I think it began very early on in my life and was compounded at school in Italy. There I was, this tall, blond, quirky English girl from a bohemian, artistic, middle-class family amongst short, dark-haired Italian village children most of whose parents had lived off the land for generations and had never travelled further than Siena, the nearest city 20 Km away. I was bullied a fair bit, and it was a good survival tactic to show that I was undaunted, unafraid, untouchable and to think I was more open minded, freer and actually better than them. This really helped me cover over the fact that I was longing for friends, and often felt isolated, frightened, out of place, and in many ways inadequate.

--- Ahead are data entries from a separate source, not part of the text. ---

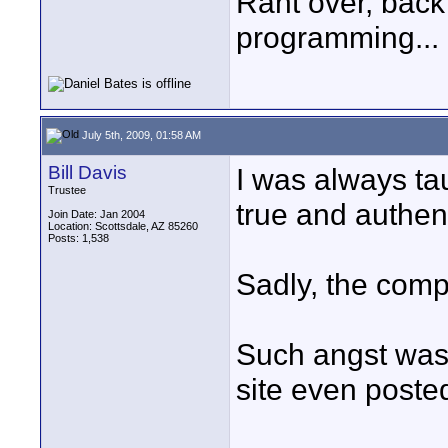
Rant over, back
programming...
July 5th, 2009, 01:58 AM
Bill Davis
I was always ta
Trustee
true and authen
Join Date: Jan 2004
Location: Scottsdale, AZ 85260
Posts: 1,538
Sadly, the comp
Such angst was 
site even posted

It was a good adaptation. It served me well then and when I went to boarding school in England, it made me feel invulnerable which was really cool. It served me going to a massive red brick college in West London where students were often attacked or raped in the long corridors and I felt like a country bumpkin without a clue but held my head high. It served me going through University, and also when I went through my half sisters’ suicide and took on as my job to take care of my shattered family. It served me well as I stepped into the 5 Rhythms world and then trained to teach and began to give my gift in the world. And that ‘I can handle anything’, attitude got strengthened by the wonderful transformations and realizations which began occurring for me as I walked the path I walked with my spiritual teacher, and shared the teachings as the years went by.
But there is a lot to let go of when we have a successful ego adaptation. It is hard to let go of a self image which is pumped up and self satisfied. There is a long way to fall, and what is at the bottom of that fall does not appear to be very attractive. Putting myself again and again in a context of both receiving and giving teachings, the veneer started wearing thin. As I began to slide down the slippery pole of my own egoic construction I began to feel an inadequacy I had spent my life defending against. It was frightening and humiliating to admit that I couldn’t hold it together any more. I fell into a sense of depletion, lostness and aloneness which I had avoided forever. I felt hopeless, impotent and despairing.
I began reaching out in new ways. I reconnected with my mother who was suddenly there for me in a way which I had thought was impossible. I began to drop my know-it-all big sister thing with my younger brothers, and actually met them as I was, seeing them as they were. There was another kind of intimacy happening and it felt good, healthy and normal though unfamiliar. I became more vulnerable and more real in all my relationships. And slowly I started to feel a different kind of confidence, one which was coming from a deeper ground and wasn’t based so much on how I was being received, how I came across, or how much I could help people, but on an underlying trust in life itself. I began to feel normal. And I hadn’t realized until then how much I had been playing a part before that.
I remember my teacher saying to me 19 years ago – “one thing I can tell you for certain about awakening – it won’t look anything like you imagine”. I remember hearing that and nodding my head wisely and thinking that I had it all figured out. That if I ‘woke up’, I would become a kind of perfected angelic figure who people would be blown away by and I would be able to save the world in the most effective way as I had always wanted to do.
I am finding out from the inside about what awakening means. It isn’t anything like I imagined. It is very ordinary. It is humbling and often embarrassing. And at times it is literally mind blowing. But more about that another time.